Editado por Harlequin Ibérica.

Una división de HarperCollins Ibérica, S.A.

Núñez de Balboa, 56

28001 Madrid

 

© 2018 Janice Maynard

© 2019 Harlequin Ibérica, una división de HarperCollins Ibérica, S.A.

Y llegaste tú…, n.º 2128 - septiembre 2019

Título original: His Heir, Her Secret

Publicada originalmente por Harlequin Enterprises, Ltd.

 

Todos los derechos están reservados incluidos los de reproducción, total o parcial.

Esta edición ha sido publicada con autorización de Harlequin Books S.A.

Esta es una obra de ficción. Nombres, caracteres, lugares, y situaciones son producto de la imaginación del autor o son utilizados ficticiamente, y cualquier parecido con personas, vivas o muertas, establecimientos de negocios (comerciales), hechos o situaciones son pura coincidencia.
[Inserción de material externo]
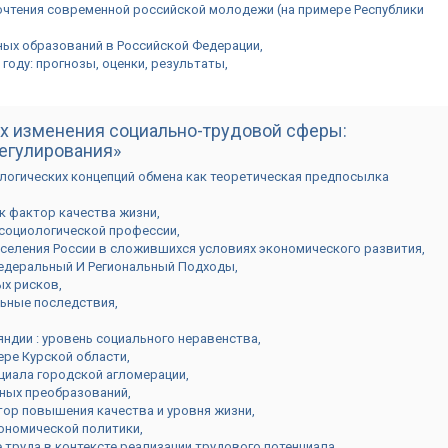
очтения современной российской молодежи (на примере Республики
ых образований в Российской Федерации
году: прогнозы, оценки, результаты
ях изменения социально-трудовой сферы:
егулирования»
логических концепций обмена как теоретическая предпосылка
к фактор качества жизни
социологической профессии
селения России в сложившихся условиях экономического развития
Федеральный И Региональный Подходы
ых рисков
ьные последствия
яндии : уровень социального неравенства
ере Курской области
циала городской агломерации
нных преобразований
ор повышения качества и уровня жизни
ономической политики
 труда в контексте реализации трудового потенциала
® Harlequin, Harlequin Deseo y logotipo Harlequin son marcas registradas por Harlequin Enterprises Limited.

® y ™ son marcas registradas por Harlequin Enterprises Limited y sus filiales, utilizadas con licencia. Las marcas que lleven ® están registradas en la Oficina Española de Patentes y Marcas y en otros países.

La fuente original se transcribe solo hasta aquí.